AI-powered driver assistance technologies are becoming standard equipment, fundamentally changing how vehicle safety is assessed and validated.
The recent recognition of the Mercedes-Benz CLA as Euro NCAP’s Best Performer of 2025 underscores this shift, as the vehicle combines traditional passive safety features with NVIDIA DRIVE AV software to achieve the highest overall safety score of the year.
“When Euro NCAP assesses vehicle safety, it evaluates both passive and active systems — achieving a perfect score requires a state-of-the-art advanced driver assistance system,” said Ola Källenius, CEO of the Mercedes-Benz Group. “This milestone represents the culmination of five years of collaboration between Mercedes-Benz and NVIDIA to enhance real-world safety and deliver tangible value to customers.”
Euro NCAP (European New Car Assessment Programme) has for nearly 30 years served as Europe’s independent vehicle safety authority, backed by European governments, motoring organizations and consumer groups.
Euro NCAP evaluates vehicles across four categories that reflect real-world safety. For AI-powered driver assistance, the most relevant are the “Vulnerable Road User” and “Safety Assist” categories, which assess technologies designed to help prevent crashes — including automatic emergency braking, lane-keeping support and speed assistance.
Only vehicles achieving five-star ratings with standard equipment qualify for “Best in Class” recognition, with winners determined by weighted scores across all categories. In 2025, Euro NCAP tested a record 49 models.
Safety Comes First: How DRIVE AV Is Built for Trust
Safety ratings like Euro NCAP are increasingly recognizing vehicles that combine strong passive protection with advanced active safety performance. As AI becomes central to driving, the benchmark for the “safest” car will increasingly be defined not only by how well a vehicle handles a crash, but how effectively it helps prevent one.
The Mercedes-Benz CLA is built with NVIDIA DRIVE AV, a dual-stack architecture that’s designed to help automakers deliver systems that aren’t only intelligent, but predictable, verifiable and resilient in the real world. The architecture pairs an AI-driven end-to-end driving system with a parallel classical safety stack to provide redundancy across AV sensing, planning and execution.
The CLA is also built on the NVIDIA DRIVE Hyperion architecture, which incorporates sensor diversity and hardware redundancy into the vehicle’s overall design.
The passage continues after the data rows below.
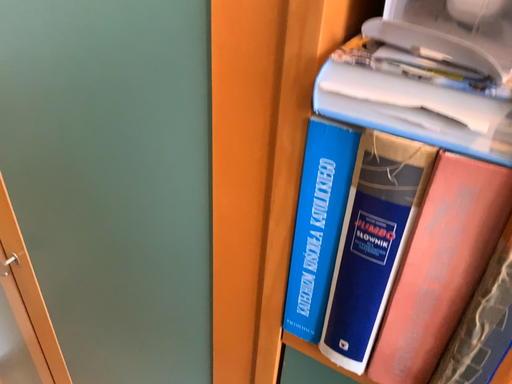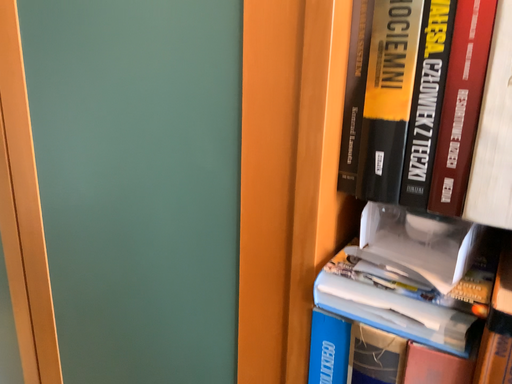 Question: How did the camera likely rotate when shooting the video?

Choices:
 (A) rotated upward
 (B) rotated downward

Answer: (A) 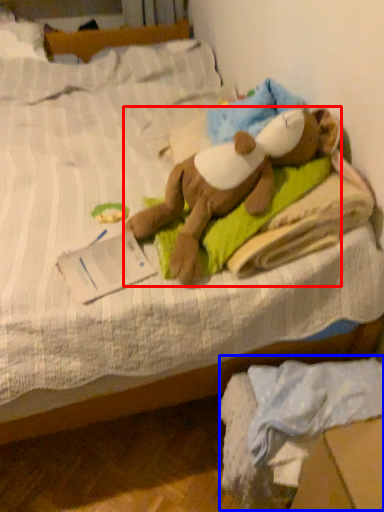 Question: Which object is further to the camera taking this photo, person (highlighted by a red box) or material (highlighted by a blue box)?

Choices:
 (A) person
 (B) material

Answer: (A) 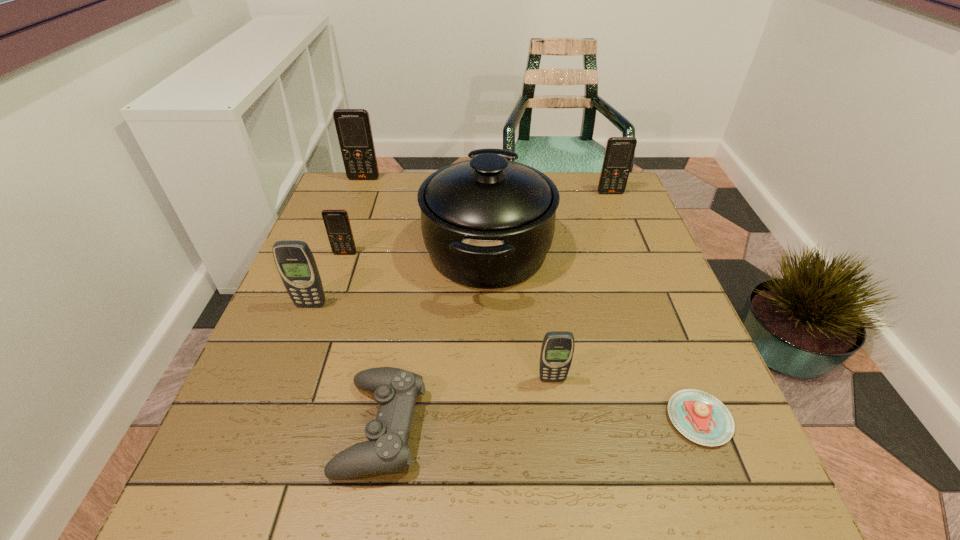 This screenshot has width=960, height=540. Find the location of `free space that is in between the third nearest cellular telephone and the black saucepan`. free space that is in between the third nearest cellular telephone and the black saucepan is located at coordinates (417, 252).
At the heart of this approach is NVIDIA Halos — a comprehensive safety system spanning hardware, software, tools, development processes and certification support. Halos delivers a structured safety foundation for developing automated driving and other AI capabilities while staying anchored to robust guardrails, redundancy and fault tolerance.
Third-party certification and assessments are also important to build trust:
- TÜV SÜD granted the ISO 21434 Cybersecurity Process certification to NVIDIA for its automotive system-on-a-chip, platform and software engineering processes. Additionally, NVIDIA DriveOS 6.0 conforms to ISO 26262 Automotive Safety Integrity Level (ASIL) D standards.
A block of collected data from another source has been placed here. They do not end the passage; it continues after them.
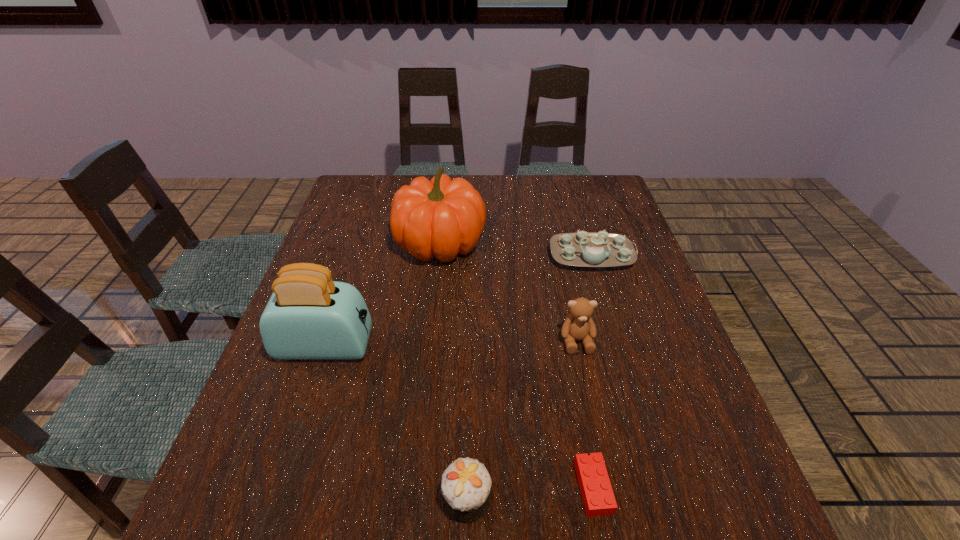 I want to click on blank space located on the back of the cupcake, so click(470, 355).

This screenshot has width=960, height=540. What are the coordinates of `vacant space located on the back of the shortest object` in the screenshot? It's located at (559, 305).

Locate an element on the screen. Image resolution: width=960 pixels, height=540 pixels. cupcake located in the near edge section of the desktop is located at coordinates (466, 484).

This screenshot has height=540, width=960. In order to click on Lego at the near edge in this screenshot , I will do `click(597, 494)`.

You are a GUI agent. You are given a task and a screenshot of the screen. Output one action in this format:
    pyautogui.click(x=<x>, y=<y>)
    Task: Click on the object present at the left edge
    The height and width of the screenshot is (540, 960).
    Given the screenshot: What is the action you would take?
    pyautogui.click(x=309, y=316)

Identify the location of object that is positioned at the right edge. (583, 249).

Where is `vacant space at the far edge`? The width and height of the screenshot is (960, 540). vacant space at the far edge is located at coordinates (559, 190).

You are a GUI agent. You are given a task and a screenshot of the screen. Output one action in this format:
    pyautogui.click(x=<x>, y=<y>)
    Task: Click on the vacant space at the left edge of the desktop
    This screenshot has width=960, height=540.
    Given the screenshot: What is the action you would take?
    pyautogui.click(x=283, y=450)

Identify the location of free region at the right edge. The width and height of the screenshot is (960, 540). (709, 421).

In the image, there is a desktop. At what (x,y) coordinates should I click in order to perform the action: click on vacant area at the far left corner. Please return your answer as a coordinate pair (x, y). This screenshot has height=540, width=960. Looking at the image, I should click on (349, 190). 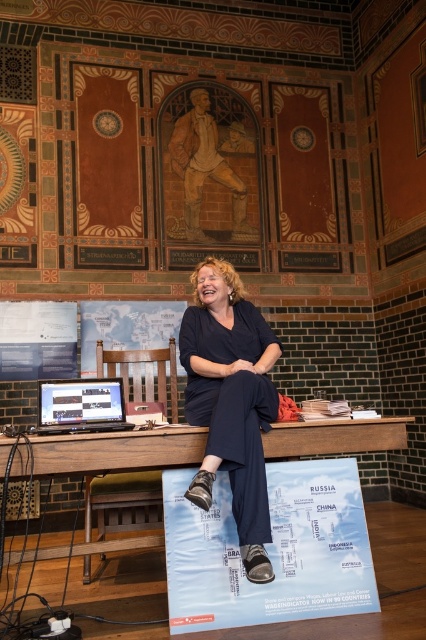 You are a photographer setting up a shoot in the room described. You need to ensure that the dark blue fabric pants at center and the matte black laptop at center are both visible in the frame. Based on their current positions, is there a risk that one might block the other in the photo?

The dark blue fabric pants at center is positioned over the matte black laptop at center, so the pants would block the laptop in the photo.

You are a photographer setting up a shot of the woman sitting on the wooden desk. The dark blue fabric pants at center and the matte black laptop at center are both in the frame. You need to ensure there is at least 20 inches between them for proper composition. Based on the scene, can you confirm if the current distance meets your requirement?

The dark blue fabric pants at center is 18.48 inches away from the matte black laptop at center. Since 18.48 inches is less than 20 inches, the current distance does not meet the requirement for proper composition.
- TÜV Rheinland performed an independent United Nations Economic Commission for Europe (UNECE) safety assessment of NVIDIA DRIVE AV related to safety requirements for complex electronic systems, which NVIDIA successfully completed.
NVIDIA recently released its Alpamayo family of open AI models, simulation tools and datasets — which enables AVs to navigate even rare, “long-tail” events they haven’t been trained on by breaking the scenario down into smaller steps, reasoning through multiple possible actions and ultimately selecting the safest one. Using these models with the parallel classical safety stack in the NVIDIA DRIVE AV dual-stack architecture provides an additional layer of protection to keep vehicles operating within safe boundaries.
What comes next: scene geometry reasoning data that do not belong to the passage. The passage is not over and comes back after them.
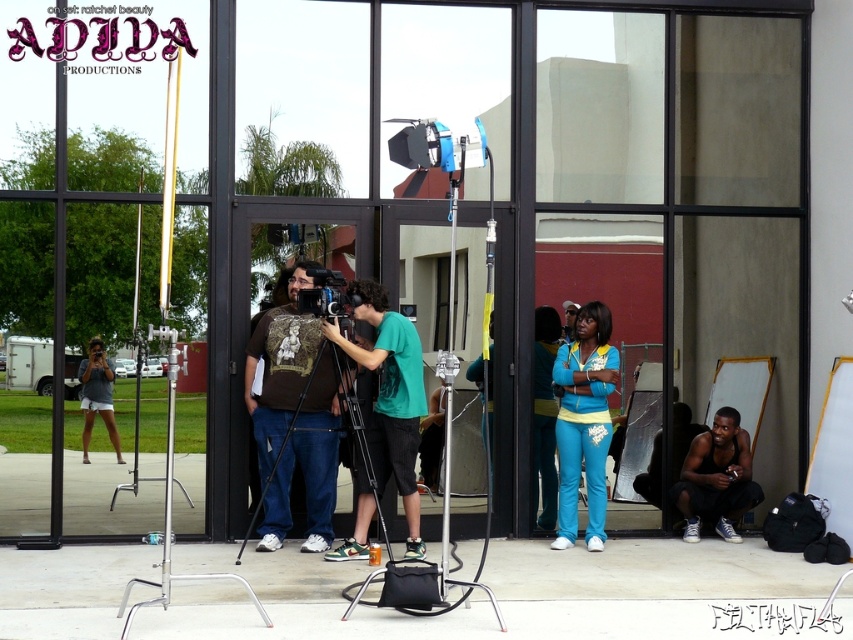 Question: Which of the following is the farthest from the observer?

Choices:
 (A) (548, 484)
 (B) (486, 234)

Answer: (A)

Question: Is the position of turquoise fabric pants at right less distant than that of black metal tripod at center?

Choices:
 (A) no
 (B) yes

Answer: (A)

Question: Does green matte shirt at center appear over black tank top at lower right?

Choices:
 (A) no
 (B) yes

Answer: (B)

Question: Considering the real-world distances, which object is farthest from the black matte tripod at center?

Choices:
 (A) green matte shirt at center
 (B) black metal tripod at center

Answer: (B)

Question: Which point appears closest to the camera in this image?

Choices:
 (A) (281, 486)
 (B) (567, 404)
 (C) (474, 584)

Answer: (C)

Question: Can you confirm if black matte tripod at center is positioned to the left of black tank top at lower right?

Choices:
 (A) no
 (B) yes

Answer: (B) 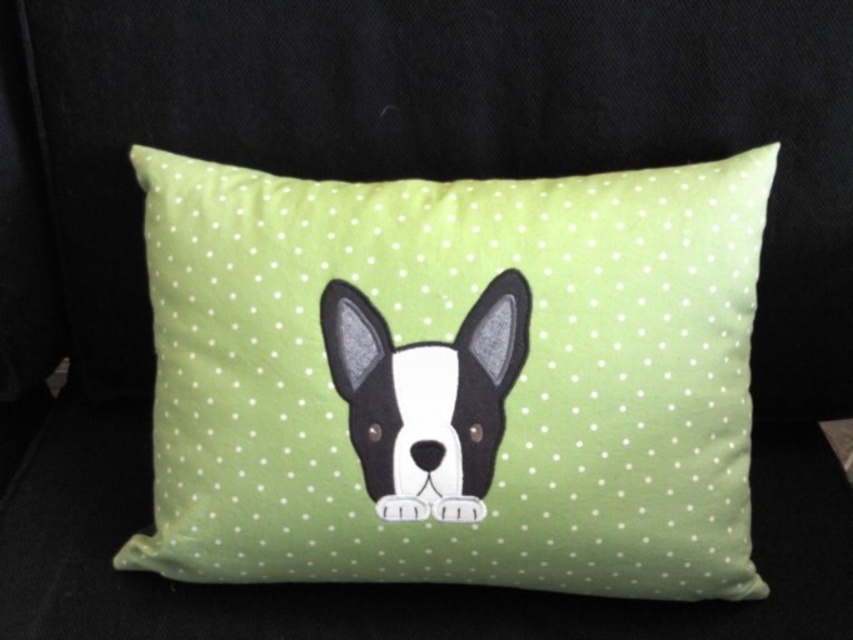 Looking at this image, you have a small toy mouse that is 2 inches long. You want to place it on the lime green fabric pillow with polka dots at center so that it touches the black felt dog at center. Is this possible?

The lime green fabric pillow with polka dots at center is 3.29 inches from the black felt dog at center. Since the toy mouse is 2 inches long, it is shorter than the distance between them. Therefore, placing the mouse to touch both objects isn

You are a photographer setting up for a product shoot. The camera is positioned to capture the lime green fabric pillow with polka dots at center. Given that the pillow is 37.61 inches away from the camera, will you need to adjust the focus ring to ensure the pillow is in sharp focus if your camera is currently set to auto focus at 40 inches?

The lime green fabric pillow with polka dots at center is 37.61 inches from the camera. Since the auto focus is set at 40 inches, the pillow is slightly closer than the current focus distance. You should adjust the focus ring to match the pillow distance of 37.61 inches for sharpness.

You are arranging a cozy living room and want to place the lime green fabric pillow with polka dots at center and the black felt dog at center on a small shelf. The shelf can only hold items that are not too big. Based on the scene, which item might not fit well on the shelf?

The lime green fabric pillow with polka dots at center has a larger size compared to the black felt dog at center, so it might not fit well on the shelf. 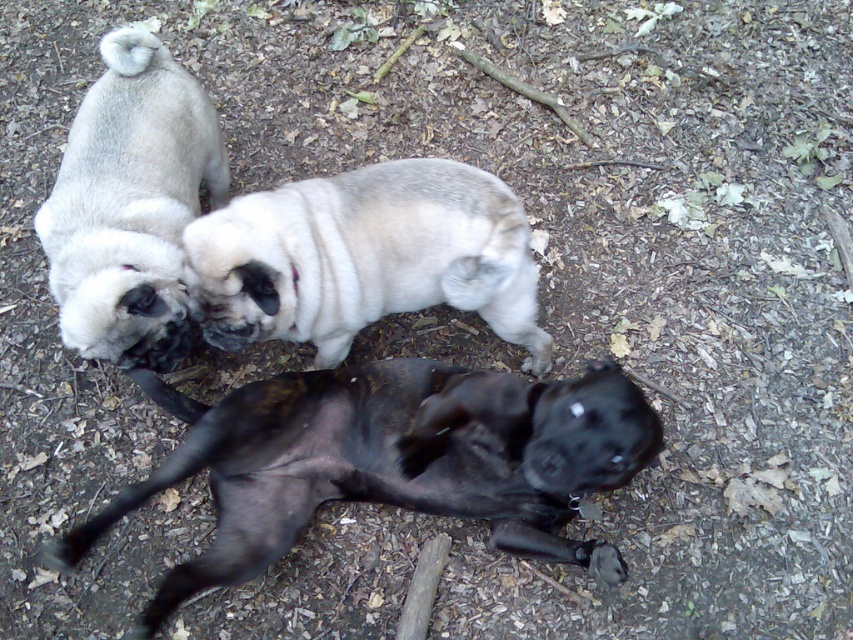 Looking at this image, you are a photographer setting up a camera to capture the fuzzy beige dog at upper center and the matte white pug at upper left. Given their sizes, which dog should you focus on to ensure the photo includes both without cropping either?

The fuzzy beige dog at upper center is wider than the matte white pug at upper left. To include both dogs without cropping, focus on the matte white pug at upper left since it is narrower and will fit within the frame when centered with the wider dog.

You are a photographer positioned at the edge of the park. You want to take a photo that includes both the black smooth dog at center and the matte white pug at upper left. Based on their positions, which dog should you adjust your camera angle to focus on first to ensure both are in frame?

Since the black smooth dog at center is to the right of the matte white pug at upper left, you should first focus on the matte white pug at upper left to ensure both are within the frame.

Based on the photo, you are standing at the point with coordinates point (x=422, y=227) and want to walk to the point with coordinates point (x=451, y=480). Are you walking towards the black dog lying on its back in the foreground?

Yes, you are walking towards the black dog lying on its back in the foreground because point (x=451, y=480) is in front of point (x=422, y=227), meaning it is closer to the observer.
Training Safety Through Data and Simulation
Modern AI-driven safety systems learn from exponentially more driving scenarios than any human could experience in a lifetime. NVIDIA’s cloud-to-car development approach transforms real-world data into billions of simulated miles using NVIDIA DGX systems for neural network training, the NVIDIA Omniverse and Cosmos platforms for simulation, and NVIDIA DRIVE AGX for in-vehicle computing.
This methodology addresses a critical challenge in safety validation: training AI to navigate rare but high-risk edge cases that are too dangerous — or too infrequent — to test reliably in the real world. By generating synthetic scenarios that represent these rare situations, AI systems can learn appropriate responses during development without putting people at risk.
The CLA’s recognition is more than a single model earning a top rating — it reflects a broader shift in what safety means in the modern vehicle, where trusted crash protection is paired with AI-enabled driver assistance designed to help avoid accidents in the first place.